About the Book
Before isms, ologies, and otics. Before the Chicago Bauhaus, Yale, RISD, Cranbrook, CalArts, and the School of Visual Arts, the correspondence school was the leading academy of what we now call graphic design. When advertising became a viable industry in America at the turn of the century, commercial artists including illustrators, boardmen, and letterers were in great demand. Advertisements for home schooling offered aspirants a chance to earn $65, $8, and more a week in a pleasant, profitable art career. And while these ads shared space in pulp magazines and comic books with schemes to learn dentistry and brain surgery, they nonetheless provided a legitimate way for anyone with a modicum of talent to learn a new profession in their spare time.—From the introduction by Steven Heller
This compelling collection of essays, interviews, and course syllabi examines how changing professional standards in graphic design have revolutionized the way design is taught, learned, and practiced.
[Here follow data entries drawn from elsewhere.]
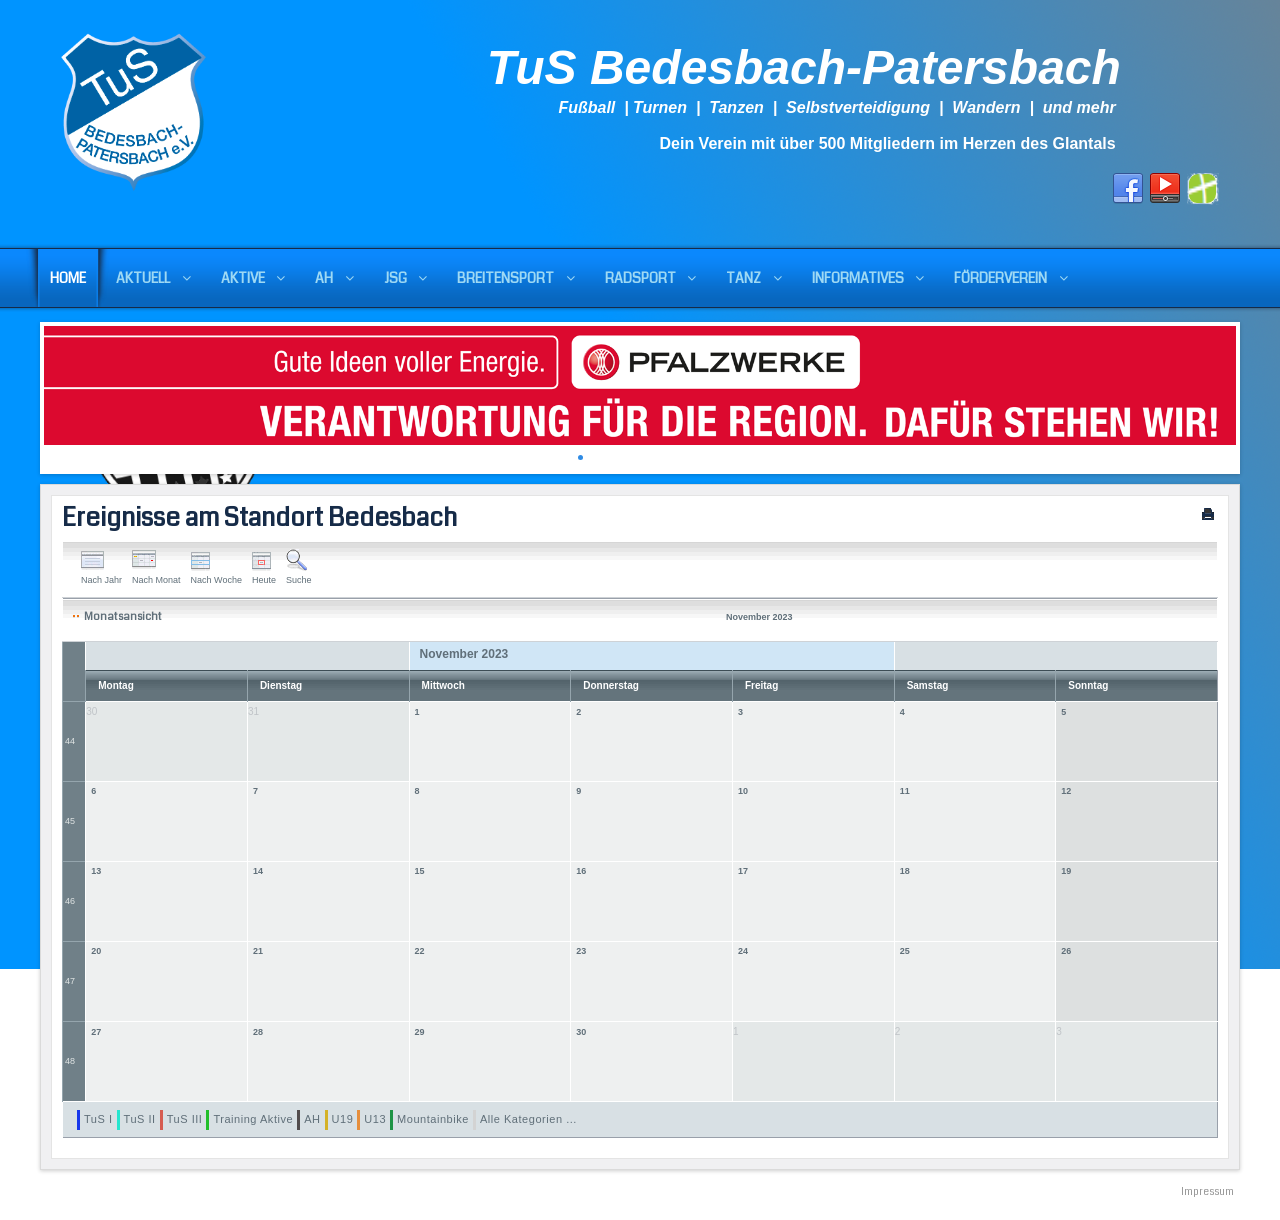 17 (743, 871)
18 (905, 871)
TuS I (98, 1119)
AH (312, 1119)
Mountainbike (433, 1119)
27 (96, 1032)
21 (258, 951)
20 (96, 951)
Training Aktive (253, 1119)
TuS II (140, 1119)
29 (420, 1032)
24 (743, 951)
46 (70, 901)
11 (905, 791)
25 (905, 951)
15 (420, 871)
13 (96, 871)
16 (581, 871)
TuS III (185, 1119)
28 (258, 1032)
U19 (343, 1119)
Forty-two top designers and educators talk theory, offer proposals, and discuss a wide range of educational concerns, from the dichotomies between theory and practice to the importance of mastering the traditional media of the field versus the need to learn new media and remain flexible in a changing world. Included are twenty-six essays; interviews in which such notables as Milton Glaser, April Greiman, Louis Danziger, and Sheila de Bretteville uncover how they acquired their knowledge of design and translated it into their careers; and a diverse and stimulating selection of course syllabi designed for the increasingly specialized needs of both undergraduate and graduate students.
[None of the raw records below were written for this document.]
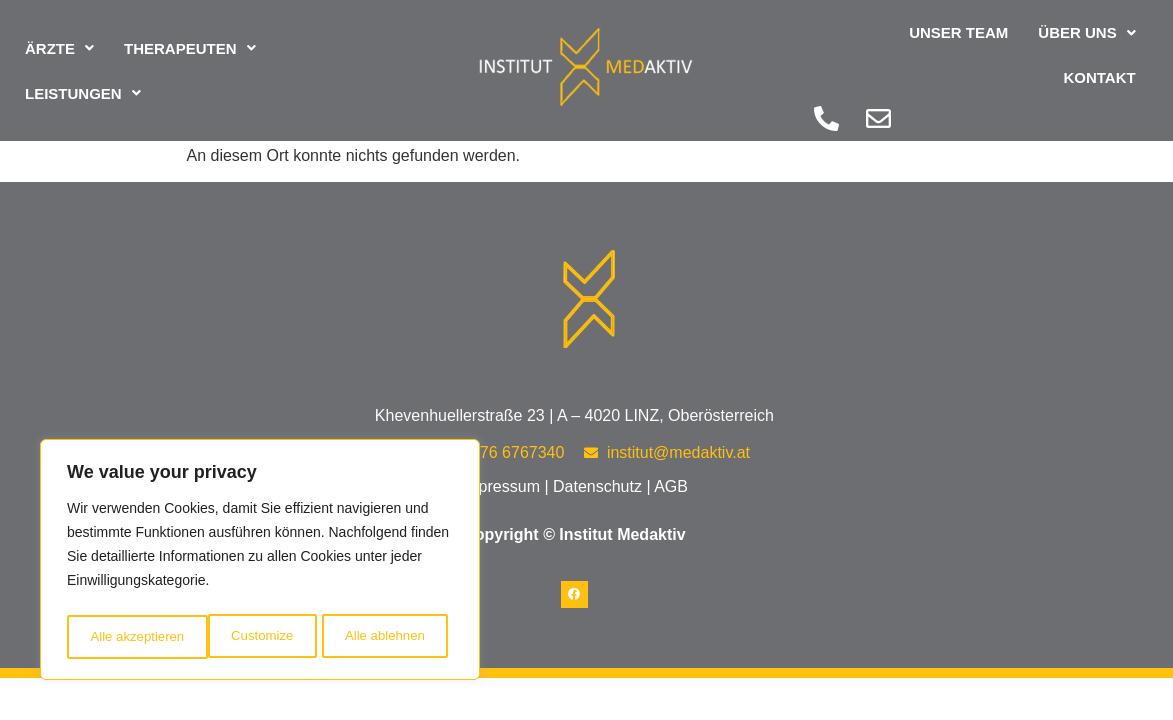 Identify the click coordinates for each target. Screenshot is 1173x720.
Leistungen (83, 80)
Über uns (984, 42)
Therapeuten (190, 35)
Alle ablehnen (243, 637)
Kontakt (1099, 42)
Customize (120, 637)
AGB (671, 486)
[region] (260, 563)
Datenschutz (597, 486)
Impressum (500, 486)
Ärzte (59, 35)
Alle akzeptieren (383, 637)
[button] (59, 35)
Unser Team (856, 42)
Contributors: Roy R. Behrens, Andrew Blauvelt, Max Bruinsma, Jay Chapman, Moira Cullen, Paula J. Curran, Louis Danziger, Meredith Davis, Sheila de Bretteville, Johanna Drucker, Lisa Fontaine, Geoffry Fried, Milton Glaser, Michael Golec, April Greiman, Sylvia Harris, Lorraine Justice, Jeffery Keedy, Julie Lasky, Christopher Lenk, Ellen Lupton, Victor Margolin, Katherine McCoy, Ellen McMahon, J. Abbott Miller, Sharyn OMara, Rick Poynor, Chris Pullman, Michael Rock, Katie Salen, Douglass Scott, Stephen Skaggs, Virginia Smith, Deborah Sussman, Gunnar Swanson, Ellen Mazur Thomson, Michael Vanderbyl, Karen White, Lorraine Wild, Richard Wilde, Judith Wilde, and Michael Worthington. About the Author
Steven Heller is editor of the AIGA Journal of Graphic Design and the chair of the MFA design department at the School of Visual Arts. He is the author or editor of more than seventy books on graphic design, and he is a contributor or contributing editor to nearly 25 magazines, including Print, U&lc, Eye Magazine, Communications Arts, ID magazine, Graphis, Design Issues, and Mother Jones. Since 1986 he has been senior art director of the New York Times, which he first joined as an art director in 1974. From 1967-1973, he served as art director for numerous publications, including Interview magazine, The New York Free Press, Rock Magazine, Screw magazine, Mobster Times, Evergreen Review, and the Irish Arts Center.
He was awarded three design grants from the National Endowment for the Arts, in 1986,1988, and 1990. In 1996, he received a Special Educators Award from The Art Directors Club of New York. He has been the curator of ten design exhibitions, including The Art of Satire at the Pratt Graphics Center and Art Against War at the Parsons School of Design. Since 1986, he has directed Modernism & Eclecticism: A History of American Graphic Design, an annual symposium at the School of Visual Arts. He lives in New York.